The chapter’s practical contribution is scoped readiness. A system can be ready for local advisory use and not ready for automatic mutation. It can be ready for shadow mode and not ready for broad rollout. Mature deployment decisions preserve those distinctions.
Evidence and References
Risk-management framing cites NIST AI RMF (National Institute of Standards and Technology 2023). Local readiness behavior is repo evidence from the generated report.
Takeaways
- Readiness is scoped by rollout mode and supported by artifacts.
- Missing evidence should produce conservative status, not implicit approval.
- Rollback and ownership are part of the deployment contract.
Exercises
- Add a cost cap warning. Decide whether the cap is per run, per repository, per day, or per deployment stage.
- Add an incident template. Include run ID, trace path, policy decisions, eval status, context warnings, user impact, and rollback state.
- Add a rollback checklist. Distinguish disabling the agent, disabling a tool, reverting a prompt, reverting a model, and switching to workflow fallback.
- Decide which tools require human approval. Tie each approval requirement to authority, reversibility, and blast radius.
- Convert deployment recommendation into a status enum with reason codes. Add tests for pass, human review, and block.
- Define a shadow-mode rollout plan with entry criteria, monitoring signals, exit criteria, and owner sign-off.
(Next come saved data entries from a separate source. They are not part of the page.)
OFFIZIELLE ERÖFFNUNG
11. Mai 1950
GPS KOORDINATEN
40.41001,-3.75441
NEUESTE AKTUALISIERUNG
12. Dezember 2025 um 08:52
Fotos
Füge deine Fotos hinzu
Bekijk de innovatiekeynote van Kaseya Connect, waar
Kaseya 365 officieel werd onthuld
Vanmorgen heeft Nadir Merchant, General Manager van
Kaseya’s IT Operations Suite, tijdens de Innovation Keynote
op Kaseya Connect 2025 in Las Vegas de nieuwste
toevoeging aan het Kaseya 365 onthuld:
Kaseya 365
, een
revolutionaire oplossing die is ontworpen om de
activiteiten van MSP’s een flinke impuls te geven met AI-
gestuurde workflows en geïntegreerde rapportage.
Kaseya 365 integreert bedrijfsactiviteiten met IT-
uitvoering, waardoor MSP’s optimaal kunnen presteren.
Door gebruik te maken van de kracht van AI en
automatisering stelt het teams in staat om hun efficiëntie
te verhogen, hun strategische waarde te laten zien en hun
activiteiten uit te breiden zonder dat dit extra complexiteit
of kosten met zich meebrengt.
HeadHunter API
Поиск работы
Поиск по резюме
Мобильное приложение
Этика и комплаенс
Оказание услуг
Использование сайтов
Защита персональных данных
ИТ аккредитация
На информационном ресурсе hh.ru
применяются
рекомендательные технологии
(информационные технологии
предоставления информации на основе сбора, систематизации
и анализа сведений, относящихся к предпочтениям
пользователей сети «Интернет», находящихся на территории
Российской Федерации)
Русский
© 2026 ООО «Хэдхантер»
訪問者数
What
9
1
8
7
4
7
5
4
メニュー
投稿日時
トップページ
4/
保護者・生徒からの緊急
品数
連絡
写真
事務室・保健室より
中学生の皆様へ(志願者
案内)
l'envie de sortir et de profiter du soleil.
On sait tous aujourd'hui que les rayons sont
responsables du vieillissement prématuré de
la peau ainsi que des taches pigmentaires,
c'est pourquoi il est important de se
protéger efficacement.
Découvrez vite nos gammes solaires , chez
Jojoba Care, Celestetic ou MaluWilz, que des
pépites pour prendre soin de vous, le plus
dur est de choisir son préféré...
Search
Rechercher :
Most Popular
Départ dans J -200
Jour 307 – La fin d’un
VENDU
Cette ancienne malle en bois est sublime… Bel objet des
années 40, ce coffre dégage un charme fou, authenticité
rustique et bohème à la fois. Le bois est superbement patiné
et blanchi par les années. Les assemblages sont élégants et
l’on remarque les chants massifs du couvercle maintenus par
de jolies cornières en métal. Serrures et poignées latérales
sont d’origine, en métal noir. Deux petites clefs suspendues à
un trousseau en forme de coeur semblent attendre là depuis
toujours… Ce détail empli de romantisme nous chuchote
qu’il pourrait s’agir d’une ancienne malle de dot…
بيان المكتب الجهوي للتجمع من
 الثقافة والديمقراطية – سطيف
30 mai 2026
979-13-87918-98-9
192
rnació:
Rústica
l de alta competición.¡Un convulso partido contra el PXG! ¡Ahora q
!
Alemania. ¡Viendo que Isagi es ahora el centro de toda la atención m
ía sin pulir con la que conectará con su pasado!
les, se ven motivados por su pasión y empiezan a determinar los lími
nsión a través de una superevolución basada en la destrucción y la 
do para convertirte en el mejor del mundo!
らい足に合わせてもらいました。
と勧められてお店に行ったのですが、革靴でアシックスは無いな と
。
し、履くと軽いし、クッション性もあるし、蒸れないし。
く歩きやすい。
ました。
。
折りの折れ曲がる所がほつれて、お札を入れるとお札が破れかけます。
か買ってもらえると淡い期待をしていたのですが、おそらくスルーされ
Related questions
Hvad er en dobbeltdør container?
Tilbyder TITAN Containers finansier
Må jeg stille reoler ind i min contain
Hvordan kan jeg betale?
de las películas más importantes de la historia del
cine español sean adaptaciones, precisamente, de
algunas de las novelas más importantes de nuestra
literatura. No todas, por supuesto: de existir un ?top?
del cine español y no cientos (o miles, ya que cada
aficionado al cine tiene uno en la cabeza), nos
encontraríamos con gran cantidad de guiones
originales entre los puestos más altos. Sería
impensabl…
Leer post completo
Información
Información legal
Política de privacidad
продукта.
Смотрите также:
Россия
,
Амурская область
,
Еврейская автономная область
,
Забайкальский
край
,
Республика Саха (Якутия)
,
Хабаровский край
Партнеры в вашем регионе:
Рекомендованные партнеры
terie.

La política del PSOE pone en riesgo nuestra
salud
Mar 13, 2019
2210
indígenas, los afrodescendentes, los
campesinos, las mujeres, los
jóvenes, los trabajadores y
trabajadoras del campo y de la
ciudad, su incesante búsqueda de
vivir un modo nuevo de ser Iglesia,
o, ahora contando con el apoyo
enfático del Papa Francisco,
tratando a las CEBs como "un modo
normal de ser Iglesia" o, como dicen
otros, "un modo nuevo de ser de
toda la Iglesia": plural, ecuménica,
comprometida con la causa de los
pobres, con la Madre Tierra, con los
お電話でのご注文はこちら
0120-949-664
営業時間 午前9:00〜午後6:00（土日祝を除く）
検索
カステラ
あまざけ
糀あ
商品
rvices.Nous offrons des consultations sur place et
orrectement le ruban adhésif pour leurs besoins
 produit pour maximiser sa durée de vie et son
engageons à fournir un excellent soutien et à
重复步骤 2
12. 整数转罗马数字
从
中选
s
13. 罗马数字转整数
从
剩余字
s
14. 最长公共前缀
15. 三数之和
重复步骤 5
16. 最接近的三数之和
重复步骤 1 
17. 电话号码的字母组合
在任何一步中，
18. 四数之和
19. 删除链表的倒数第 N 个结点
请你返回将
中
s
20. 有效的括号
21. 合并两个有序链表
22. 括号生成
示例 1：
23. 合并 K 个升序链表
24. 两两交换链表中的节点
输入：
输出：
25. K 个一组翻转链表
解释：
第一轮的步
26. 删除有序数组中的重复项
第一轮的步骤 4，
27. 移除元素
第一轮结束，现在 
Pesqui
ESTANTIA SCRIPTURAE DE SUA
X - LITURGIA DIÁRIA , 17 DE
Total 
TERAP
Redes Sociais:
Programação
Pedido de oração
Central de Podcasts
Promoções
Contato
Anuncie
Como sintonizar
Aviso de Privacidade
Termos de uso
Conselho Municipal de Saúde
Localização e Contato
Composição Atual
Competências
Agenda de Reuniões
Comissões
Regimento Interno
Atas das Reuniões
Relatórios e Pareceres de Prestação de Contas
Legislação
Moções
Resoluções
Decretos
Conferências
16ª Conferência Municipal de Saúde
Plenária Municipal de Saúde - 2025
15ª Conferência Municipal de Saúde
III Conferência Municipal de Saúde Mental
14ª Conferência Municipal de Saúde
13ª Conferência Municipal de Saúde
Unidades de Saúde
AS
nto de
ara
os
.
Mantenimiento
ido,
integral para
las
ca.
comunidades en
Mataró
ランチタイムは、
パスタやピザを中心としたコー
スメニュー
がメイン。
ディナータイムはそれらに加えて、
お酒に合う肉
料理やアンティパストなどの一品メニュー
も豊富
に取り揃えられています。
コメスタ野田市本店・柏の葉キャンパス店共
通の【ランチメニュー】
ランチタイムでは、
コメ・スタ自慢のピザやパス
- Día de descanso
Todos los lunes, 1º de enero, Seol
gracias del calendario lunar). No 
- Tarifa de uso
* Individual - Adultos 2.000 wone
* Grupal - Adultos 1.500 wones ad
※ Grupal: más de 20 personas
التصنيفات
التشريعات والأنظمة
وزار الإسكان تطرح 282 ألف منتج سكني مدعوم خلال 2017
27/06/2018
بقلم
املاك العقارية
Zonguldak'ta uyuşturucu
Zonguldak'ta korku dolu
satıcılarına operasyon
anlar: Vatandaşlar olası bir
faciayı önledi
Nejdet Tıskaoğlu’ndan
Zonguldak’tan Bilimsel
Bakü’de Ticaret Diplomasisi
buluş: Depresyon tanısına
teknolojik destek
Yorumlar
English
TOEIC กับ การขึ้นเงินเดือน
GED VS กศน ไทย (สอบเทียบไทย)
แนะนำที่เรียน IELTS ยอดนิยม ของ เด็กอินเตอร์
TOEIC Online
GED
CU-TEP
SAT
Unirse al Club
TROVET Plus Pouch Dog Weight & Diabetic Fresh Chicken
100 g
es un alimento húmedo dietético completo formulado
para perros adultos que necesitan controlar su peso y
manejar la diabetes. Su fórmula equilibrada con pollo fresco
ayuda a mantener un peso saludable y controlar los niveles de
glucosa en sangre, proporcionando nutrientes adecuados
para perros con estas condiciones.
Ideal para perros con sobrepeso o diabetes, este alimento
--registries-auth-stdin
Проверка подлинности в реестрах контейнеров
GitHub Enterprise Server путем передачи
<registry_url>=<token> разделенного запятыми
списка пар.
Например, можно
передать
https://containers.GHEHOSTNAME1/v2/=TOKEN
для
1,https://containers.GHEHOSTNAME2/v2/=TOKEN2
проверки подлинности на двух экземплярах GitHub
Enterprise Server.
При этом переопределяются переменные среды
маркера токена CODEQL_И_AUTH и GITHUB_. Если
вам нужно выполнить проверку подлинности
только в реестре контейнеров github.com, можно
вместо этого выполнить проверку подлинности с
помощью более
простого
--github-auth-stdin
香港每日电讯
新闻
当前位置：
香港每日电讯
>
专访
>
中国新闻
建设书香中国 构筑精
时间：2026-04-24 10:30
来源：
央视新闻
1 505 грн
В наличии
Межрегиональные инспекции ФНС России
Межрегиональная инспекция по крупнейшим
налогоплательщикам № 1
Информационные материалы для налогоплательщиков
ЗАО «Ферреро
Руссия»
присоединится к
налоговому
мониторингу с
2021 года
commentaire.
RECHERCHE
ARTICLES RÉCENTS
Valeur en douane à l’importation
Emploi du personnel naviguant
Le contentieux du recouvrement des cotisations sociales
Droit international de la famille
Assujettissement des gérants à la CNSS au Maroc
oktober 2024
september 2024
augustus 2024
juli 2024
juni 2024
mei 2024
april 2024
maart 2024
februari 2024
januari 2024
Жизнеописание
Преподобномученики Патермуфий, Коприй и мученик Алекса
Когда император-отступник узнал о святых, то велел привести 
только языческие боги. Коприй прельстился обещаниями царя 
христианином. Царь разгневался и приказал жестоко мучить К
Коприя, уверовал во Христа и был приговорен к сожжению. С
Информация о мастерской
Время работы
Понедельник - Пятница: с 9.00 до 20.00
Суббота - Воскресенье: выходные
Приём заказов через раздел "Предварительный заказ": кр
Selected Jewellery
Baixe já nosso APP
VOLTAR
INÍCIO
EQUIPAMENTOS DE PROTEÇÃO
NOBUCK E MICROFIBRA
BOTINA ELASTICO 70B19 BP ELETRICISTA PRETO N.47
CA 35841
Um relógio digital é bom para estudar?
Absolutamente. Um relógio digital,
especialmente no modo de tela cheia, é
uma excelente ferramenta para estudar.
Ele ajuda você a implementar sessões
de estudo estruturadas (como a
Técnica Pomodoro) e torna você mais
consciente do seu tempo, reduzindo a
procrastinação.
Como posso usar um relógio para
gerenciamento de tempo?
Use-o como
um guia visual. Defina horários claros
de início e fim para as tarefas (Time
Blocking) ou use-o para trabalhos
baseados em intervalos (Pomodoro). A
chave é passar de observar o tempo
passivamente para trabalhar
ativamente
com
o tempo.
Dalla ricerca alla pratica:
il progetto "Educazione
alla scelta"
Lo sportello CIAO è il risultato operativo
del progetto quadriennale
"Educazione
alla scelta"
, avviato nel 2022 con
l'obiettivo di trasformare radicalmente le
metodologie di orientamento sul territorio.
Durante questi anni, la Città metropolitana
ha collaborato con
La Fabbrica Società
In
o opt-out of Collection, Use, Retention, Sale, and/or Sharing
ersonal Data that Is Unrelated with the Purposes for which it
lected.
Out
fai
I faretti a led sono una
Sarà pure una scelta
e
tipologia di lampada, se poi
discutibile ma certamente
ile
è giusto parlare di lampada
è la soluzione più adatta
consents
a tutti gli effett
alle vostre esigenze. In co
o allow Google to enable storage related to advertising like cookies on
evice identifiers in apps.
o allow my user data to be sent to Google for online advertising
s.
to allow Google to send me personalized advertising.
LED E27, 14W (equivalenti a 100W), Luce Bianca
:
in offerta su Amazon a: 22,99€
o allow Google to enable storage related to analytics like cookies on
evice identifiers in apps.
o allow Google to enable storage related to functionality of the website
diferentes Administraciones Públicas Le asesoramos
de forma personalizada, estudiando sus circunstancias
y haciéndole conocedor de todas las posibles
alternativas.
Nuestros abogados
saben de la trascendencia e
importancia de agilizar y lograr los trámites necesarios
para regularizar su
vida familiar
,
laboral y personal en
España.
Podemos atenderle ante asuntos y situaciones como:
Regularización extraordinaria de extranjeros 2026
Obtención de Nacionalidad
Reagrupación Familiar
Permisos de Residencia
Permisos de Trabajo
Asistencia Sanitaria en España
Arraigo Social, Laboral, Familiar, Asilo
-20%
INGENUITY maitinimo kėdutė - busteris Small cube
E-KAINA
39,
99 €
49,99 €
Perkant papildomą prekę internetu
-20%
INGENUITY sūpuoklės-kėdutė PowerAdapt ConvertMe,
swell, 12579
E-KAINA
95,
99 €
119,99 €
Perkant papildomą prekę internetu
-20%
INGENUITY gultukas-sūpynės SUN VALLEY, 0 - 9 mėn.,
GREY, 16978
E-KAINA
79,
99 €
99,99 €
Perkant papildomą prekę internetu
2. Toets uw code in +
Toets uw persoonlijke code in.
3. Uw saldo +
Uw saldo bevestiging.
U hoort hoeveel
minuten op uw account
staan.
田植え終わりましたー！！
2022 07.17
- Write an on-call query list: the first ten questions an incident reviewer should be able to answer from artifacts.
- Compare readiness for local advisory use, automatic PR comments, and mutating code changes.
Checklist
- Deployment gates should be explicit.
- Reports should summarize evidence, not replace raw traces.
- Human review is a valid status.
- Missing evidence should default to conservative status.
- Rollout scope is part of readiness.
- Approval requirements should follow tool authority.
- Incident review should start from run artifacts.
- Production ownership must include eval, policy, and observability maintenance.